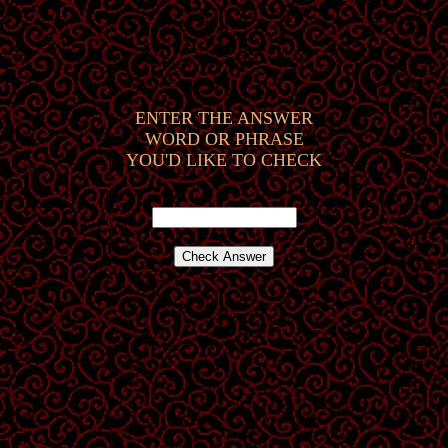
ENTER THE ANSWER
WORD OR PHRASE
YOU'D LIKE TO CHECK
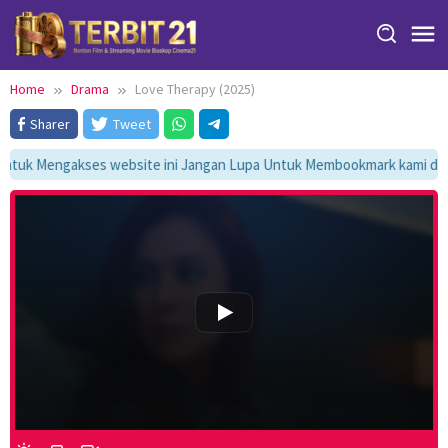
Skip
to
content
Home
Drama
Love Therapy (2025)
Sharer
Tweet
tuk Mengakses website ini Jangan Lupa Untuk Membookmark kami di htt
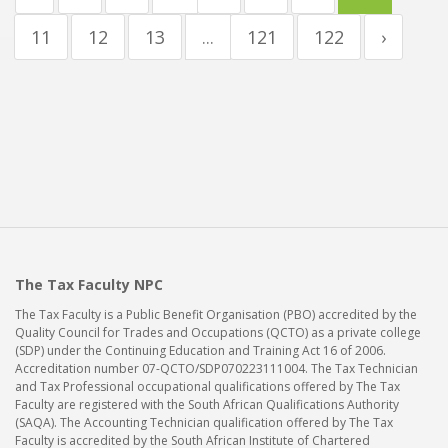
11
12
13
...
121
122
›
The Tax Faculty NPC
The Tax Faculty is a Public Benefit Organisation (PBO) accredited by the
Quality Council for Trades and Occupations (QCTO) as a private college
(SDP) under the Continuing Education and Training Act 16 of 2006.
Accreditation number 07-QCTO/SDP070223111004. The Tax Technician
and Tax Professional occupational qualifications offered by The Tax
Faculty are registered with the South African Qualifications Authority
(SAQA). The Accounting Technician qualification offered by The Tax
Faculty is accredited by the South African Institute of Chartered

□ □ □ □ □

▶ **WHAT TO PRODUCE**:
When you write out the material again, keep every word exact and omit the pictures.

▶ **EXERCISE ANSWER**:
ENTER THE ANSWER
WORD OR PHRASE
YOU'D LIKE TO CHECK
Skip
to
content
Home
Drama
Love Therapy (2025)
Sharer
Tweet
tuk Mengakses website ini Jangan Lupa Untuk Membookmark kami di htt
11
12
13
...
121
122
›
The Tax Faculty NPC
The Tax Faculty is a Public Benefit Organisation (PBO) accredited by the
Quality Council for Trades and Occupations (QCTO) as a private college
(SDP) under the Continuing Education and Training Act 16 of 2006.
Accreditation number 07-QCTO/SDP070223111004. The Tax Technician
and Tax Professional occupational qualifications offered by The Tax
Faculty are registered with the South African Qualifications Authority
(SAQA). The Accounting Technician qualification offered by The Tax
Faculty is accredited by the South African Institute of Chartered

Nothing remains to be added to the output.